The much lighter package teamed with 113 lbs of torque launches the Vegas off the line like a steam catapult. Controls feel more responsive, and the handling is much more taut, though with a strong tendency for the front to want to fall into the turns, matched only by the 250mm rear tire’s need to push the Jackpot straight on. The Vegas is a fast, fun package with considerable firepower. The blacked out 8-Ball version looks extra-cool and has a super competitive price tag, too.
Arlen Ness Signature Vision
Next I straddle the Vision. I find the Vision’s heft quite a challenge in low-speed turns and in parking lots, though once rolling, it seems to quickly trade its mass for mobility: though never nimble, the handling is neutral and confident.
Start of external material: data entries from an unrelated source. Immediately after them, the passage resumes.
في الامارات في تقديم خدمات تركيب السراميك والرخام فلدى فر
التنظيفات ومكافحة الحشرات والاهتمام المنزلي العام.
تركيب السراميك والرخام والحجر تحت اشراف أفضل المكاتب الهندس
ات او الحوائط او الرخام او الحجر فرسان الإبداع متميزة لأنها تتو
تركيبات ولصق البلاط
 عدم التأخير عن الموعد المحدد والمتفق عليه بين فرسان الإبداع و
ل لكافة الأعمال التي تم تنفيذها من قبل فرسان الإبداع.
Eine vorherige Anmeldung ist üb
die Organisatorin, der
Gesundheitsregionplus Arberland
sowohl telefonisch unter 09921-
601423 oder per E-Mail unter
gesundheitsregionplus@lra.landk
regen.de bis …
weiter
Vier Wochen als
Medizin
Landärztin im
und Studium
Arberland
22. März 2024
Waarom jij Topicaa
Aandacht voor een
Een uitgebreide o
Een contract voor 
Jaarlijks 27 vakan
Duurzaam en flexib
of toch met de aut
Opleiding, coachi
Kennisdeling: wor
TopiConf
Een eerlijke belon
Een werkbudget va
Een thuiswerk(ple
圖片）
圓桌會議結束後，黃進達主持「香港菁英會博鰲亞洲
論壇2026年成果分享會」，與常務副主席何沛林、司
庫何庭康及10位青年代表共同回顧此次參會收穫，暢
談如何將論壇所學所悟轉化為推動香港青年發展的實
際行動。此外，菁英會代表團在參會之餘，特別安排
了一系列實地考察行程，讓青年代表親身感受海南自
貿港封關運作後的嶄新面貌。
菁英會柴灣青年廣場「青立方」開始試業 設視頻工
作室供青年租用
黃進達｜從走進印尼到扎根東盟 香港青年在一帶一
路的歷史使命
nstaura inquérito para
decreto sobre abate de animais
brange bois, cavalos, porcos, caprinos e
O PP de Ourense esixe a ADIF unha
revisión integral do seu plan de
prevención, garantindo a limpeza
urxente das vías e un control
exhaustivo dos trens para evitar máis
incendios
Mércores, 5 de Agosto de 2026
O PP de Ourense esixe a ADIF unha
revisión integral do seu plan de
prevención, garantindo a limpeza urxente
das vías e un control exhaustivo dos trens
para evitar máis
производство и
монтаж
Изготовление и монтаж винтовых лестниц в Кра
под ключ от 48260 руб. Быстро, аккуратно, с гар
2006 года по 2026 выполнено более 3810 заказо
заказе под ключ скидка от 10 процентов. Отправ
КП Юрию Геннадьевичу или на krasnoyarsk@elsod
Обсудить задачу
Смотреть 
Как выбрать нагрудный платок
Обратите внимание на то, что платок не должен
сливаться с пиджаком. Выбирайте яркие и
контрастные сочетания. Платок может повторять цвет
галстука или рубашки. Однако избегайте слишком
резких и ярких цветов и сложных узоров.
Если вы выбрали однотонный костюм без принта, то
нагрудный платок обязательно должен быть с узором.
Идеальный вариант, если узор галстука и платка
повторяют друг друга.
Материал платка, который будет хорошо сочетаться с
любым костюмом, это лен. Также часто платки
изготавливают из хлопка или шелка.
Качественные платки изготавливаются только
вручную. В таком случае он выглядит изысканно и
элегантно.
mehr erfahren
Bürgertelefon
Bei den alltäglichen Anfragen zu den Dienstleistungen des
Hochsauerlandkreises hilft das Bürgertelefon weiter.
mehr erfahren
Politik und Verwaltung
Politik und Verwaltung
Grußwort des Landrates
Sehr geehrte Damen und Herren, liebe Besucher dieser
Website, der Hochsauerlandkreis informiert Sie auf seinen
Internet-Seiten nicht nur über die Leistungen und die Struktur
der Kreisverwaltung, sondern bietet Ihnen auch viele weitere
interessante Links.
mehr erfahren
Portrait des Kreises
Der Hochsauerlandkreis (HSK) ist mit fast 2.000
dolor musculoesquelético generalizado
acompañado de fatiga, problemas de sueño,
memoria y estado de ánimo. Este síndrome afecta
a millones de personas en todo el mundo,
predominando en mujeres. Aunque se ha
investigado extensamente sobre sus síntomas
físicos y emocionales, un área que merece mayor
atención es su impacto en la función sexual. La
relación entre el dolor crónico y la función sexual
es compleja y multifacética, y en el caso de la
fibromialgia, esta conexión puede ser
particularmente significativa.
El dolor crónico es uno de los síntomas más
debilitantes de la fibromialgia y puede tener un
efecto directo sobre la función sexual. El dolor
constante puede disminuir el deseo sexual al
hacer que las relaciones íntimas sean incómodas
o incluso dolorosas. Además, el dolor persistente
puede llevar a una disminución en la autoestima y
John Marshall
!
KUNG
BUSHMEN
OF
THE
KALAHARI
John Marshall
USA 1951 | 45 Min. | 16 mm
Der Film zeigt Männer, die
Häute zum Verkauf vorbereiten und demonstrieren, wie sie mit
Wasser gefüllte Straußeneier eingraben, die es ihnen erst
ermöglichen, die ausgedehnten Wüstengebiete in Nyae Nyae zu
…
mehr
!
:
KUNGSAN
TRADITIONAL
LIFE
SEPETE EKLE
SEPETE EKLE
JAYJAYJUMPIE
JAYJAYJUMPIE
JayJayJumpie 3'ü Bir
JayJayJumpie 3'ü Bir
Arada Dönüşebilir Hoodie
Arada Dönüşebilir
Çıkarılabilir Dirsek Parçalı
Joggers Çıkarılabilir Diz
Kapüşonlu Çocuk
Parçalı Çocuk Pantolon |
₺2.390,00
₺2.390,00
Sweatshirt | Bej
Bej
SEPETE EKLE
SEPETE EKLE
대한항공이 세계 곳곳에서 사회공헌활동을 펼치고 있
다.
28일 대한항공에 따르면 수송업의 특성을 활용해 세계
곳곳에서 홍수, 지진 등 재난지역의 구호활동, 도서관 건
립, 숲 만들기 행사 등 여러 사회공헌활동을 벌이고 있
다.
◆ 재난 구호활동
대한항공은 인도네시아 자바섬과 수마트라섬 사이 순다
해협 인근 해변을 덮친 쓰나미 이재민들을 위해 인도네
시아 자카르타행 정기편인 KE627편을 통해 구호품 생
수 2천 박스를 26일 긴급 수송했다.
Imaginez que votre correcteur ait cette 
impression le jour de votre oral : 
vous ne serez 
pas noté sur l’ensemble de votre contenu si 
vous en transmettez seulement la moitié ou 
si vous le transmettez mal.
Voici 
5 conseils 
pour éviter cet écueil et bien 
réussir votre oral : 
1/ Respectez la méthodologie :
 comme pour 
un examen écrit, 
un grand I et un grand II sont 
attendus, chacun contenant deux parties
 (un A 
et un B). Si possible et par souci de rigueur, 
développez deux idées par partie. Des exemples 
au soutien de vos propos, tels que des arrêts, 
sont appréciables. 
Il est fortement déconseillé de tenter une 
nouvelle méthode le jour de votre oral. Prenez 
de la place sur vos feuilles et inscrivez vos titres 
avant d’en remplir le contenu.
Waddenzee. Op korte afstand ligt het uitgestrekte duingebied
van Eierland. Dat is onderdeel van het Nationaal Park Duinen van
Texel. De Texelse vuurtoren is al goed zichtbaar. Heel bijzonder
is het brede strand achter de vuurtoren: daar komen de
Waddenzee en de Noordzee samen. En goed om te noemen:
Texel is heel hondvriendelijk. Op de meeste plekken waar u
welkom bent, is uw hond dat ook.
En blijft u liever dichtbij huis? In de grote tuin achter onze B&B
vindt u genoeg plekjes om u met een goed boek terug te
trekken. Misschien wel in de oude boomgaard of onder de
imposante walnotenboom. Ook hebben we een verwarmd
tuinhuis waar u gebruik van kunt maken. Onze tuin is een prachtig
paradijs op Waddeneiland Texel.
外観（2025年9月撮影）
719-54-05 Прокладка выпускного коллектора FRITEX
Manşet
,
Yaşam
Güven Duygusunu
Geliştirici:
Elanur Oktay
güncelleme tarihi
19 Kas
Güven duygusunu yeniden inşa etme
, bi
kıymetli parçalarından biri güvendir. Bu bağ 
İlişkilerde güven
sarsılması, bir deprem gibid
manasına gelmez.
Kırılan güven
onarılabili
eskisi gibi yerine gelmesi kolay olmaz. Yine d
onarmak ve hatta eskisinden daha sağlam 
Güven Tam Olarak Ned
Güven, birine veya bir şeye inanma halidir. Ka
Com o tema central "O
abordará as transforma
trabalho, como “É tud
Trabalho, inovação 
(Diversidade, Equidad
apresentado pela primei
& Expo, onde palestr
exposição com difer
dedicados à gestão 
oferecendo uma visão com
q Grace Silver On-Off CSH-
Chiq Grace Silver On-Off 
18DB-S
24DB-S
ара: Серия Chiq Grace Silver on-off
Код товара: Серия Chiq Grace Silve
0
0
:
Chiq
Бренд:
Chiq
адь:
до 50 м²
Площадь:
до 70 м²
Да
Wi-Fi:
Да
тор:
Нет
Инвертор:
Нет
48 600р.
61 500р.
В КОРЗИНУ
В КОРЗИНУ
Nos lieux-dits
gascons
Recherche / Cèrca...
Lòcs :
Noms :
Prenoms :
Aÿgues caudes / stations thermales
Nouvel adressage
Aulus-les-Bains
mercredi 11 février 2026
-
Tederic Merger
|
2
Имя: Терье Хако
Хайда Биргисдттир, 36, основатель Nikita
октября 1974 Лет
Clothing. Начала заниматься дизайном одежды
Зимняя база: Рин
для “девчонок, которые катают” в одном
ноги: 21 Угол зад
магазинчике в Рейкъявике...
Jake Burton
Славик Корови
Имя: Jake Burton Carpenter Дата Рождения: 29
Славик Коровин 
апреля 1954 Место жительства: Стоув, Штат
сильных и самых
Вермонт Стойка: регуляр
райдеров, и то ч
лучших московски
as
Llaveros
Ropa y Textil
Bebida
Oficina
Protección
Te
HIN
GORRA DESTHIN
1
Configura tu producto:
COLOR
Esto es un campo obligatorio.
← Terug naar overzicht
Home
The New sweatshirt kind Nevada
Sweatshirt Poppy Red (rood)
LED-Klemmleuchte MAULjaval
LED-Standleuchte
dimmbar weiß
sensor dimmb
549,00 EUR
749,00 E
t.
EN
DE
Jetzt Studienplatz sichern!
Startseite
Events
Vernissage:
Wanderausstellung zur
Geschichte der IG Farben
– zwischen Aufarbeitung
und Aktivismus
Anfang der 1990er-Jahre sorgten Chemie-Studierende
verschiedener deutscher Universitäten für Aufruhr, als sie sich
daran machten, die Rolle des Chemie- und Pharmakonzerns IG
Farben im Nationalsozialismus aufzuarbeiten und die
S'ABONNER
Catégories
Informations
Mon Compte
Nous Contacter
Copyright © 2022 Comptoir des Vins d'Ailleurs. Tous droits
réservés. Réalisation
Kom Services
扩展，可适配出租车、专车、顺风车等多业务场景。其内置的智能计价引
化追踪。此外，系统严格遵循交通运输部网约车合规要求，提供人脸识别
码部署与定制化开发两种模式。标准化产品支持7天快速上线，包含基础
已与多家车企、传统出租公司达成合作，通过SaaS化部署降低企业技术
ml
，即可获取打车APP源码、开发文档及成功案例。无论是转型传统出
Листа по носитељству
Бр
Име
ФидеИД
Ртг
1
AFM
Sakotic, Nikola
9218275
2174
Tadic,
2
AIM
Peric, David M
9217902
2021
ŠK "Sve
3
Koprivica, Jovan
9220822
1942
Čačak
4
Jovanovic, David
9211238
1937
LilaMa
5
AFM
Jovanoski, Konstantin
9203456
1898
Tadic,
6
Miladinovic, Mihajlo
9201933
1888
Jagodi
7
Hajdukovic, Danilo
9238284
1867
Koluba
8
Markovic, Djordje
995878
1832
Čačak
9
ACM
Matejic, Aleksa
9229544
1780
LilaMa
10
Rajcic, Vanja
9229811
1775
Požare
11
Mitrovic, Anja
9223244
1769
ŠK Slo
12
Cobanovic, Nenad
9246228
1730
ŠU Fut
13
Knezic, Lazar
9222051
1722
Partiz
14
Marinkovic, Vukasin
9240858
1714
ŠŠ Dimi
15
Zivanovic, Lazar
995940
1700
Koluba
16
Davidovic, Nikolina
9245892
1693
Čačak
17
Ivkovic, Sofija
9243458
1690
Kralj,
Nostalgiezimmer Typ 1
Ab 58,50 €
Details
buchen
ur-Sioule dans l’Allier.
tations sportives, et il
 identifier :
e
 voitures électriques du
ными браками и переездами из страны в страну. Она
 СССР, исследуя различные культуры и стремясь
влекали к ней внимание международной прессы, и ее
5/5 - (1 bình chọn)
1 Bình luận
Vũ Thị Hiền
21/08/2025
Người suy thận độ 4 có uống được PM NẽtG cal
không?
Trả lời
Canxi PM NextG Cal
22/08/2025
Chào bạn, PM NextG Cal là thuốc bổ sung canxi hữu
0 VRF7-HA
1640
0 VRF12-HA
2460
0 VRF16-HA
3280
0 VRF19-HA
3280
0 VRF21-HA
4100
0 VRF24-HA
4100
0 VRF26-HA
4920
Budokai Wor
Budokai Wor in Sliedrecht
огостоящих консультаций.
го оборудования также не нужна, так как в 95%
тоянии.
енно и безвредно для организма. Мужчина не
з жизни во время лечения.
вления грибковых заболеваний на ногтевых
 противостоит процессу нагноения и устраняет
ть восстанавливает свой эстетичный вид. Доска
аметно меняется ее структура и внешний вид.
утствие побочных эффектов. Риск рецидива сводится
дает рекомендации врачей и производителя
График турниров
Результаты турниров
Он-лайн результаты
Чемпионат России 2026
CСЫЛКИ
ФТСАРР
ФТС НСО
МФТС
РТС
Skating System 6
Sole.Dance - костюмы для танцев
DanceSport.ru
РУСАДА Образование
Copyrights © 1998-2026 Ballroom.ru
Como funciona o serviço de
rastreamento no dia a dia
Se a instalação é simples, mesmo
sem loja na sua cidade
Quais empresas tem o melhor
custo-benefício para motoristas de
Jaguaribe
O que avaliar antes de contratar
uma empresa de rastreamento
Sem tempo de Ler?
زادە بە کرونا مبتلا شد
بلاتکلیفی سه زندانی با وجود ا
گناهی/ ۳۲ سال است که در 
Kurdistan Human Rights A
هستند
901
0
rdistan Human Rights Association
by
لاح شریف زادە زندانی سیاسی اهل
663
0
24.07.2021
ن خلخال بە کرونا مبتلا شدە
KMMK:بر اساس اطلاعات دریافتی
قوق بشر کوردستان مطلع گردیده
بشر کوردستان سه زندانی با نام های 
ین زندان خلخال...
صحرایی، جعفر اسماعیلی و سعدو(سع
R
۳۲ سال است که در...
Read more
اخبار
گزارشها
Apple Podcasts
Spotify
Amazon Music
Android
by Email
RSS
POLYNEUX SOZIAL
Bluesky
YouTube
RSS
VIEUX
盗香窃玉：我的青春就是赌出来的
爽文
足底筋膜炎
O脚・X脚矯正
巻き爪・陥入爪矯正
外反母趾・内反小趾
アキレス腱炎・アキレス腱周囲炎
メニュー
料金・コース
Visions now come with standard ABS, power windshield, cruise control, and heated grips/seats. Powerful, boldly styled, and bodacious, it’s the 20th-Century Limited of modern motorcycles. The Arlen Ness Signature Vision includes custom paint, graphics, and Ness accessories from nose to tail.
Cross Country – Cory’s Custom Cruiser
Finally, I switch to the Cross Country and immediately appreciate the 100 lbs lower weight of Victory’s next-to-top tourer, customized by Cory Ness. The Cross Country takes aim at H-D’s Street Glide. But it’s an infinitely more civilized beast, with plenty more thrust and a much higher level of sophistication, especially in the suspension, which offers a full 4.7 inches of rear wheel travel.
The Cross Country is perhaps the most appealing of the Victory range for long-distance touring. It has all the equipment most riders (and their passengers) would need, allied to a powertrain with seriously long legs, excellent fuel consumption (I averaged over 50mpg on a subsequent tour with the X-C), supple suspension, competent handling, excellent brakes and great parking lot appeal.
Equipment level on my ride-away Cross Country was equally impressive. I personally don’t like the idea of cruise control on a motorcycle, but Victory’s system is simple and intuitive. The stereo worked really well, too, especially with my iPod attached to the hookup in the trunk. I could find neither a steering lock for the X-C when I parked it, nor does it have any kind of immobilizer device, although a lock is offered as an accessory. And the package didn’t include such cruiser niceties as linked brakes or ABS.
Also continued for 2011, but with the 106/6 97hp powertrain package are the “bold American custom style” Kingpin, and the “modern muscle” Hammer, and the Hammer S. Blacked-out 8-Ball finish and attendant lower price are available on the Vegas, Hammer, Kingpin, and Vision models representing extra value.